(Items from a data source)
_ _ _ _ _

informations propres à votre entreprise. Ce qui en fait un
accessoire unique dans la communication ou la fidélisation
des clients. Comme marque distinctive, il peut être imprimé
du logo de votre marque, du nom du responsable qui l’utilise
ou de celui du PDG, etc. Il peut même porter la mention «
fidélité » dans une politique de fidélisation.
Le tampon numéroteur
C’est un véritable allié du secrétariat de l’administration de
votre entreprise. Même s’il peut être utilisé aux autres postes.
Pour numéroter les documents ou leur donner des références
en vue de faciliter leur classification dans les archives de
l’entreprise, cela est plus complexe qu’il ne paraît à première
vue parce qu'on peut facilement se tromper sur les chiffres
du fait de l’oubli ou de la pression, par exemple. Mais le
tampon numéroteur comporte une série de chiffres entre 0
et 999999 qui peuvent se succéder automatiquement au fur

_ _ _ _ _

What is needed: Here the answer is the exact run of lines above, from the line with "tampon numéroteur comporte" down to the last, and nothing else.

Solution to this task:
tampon numéroteur comporte une série de chiffres entre 0
et 999999 qui peuvent se succéder automatiquement au fur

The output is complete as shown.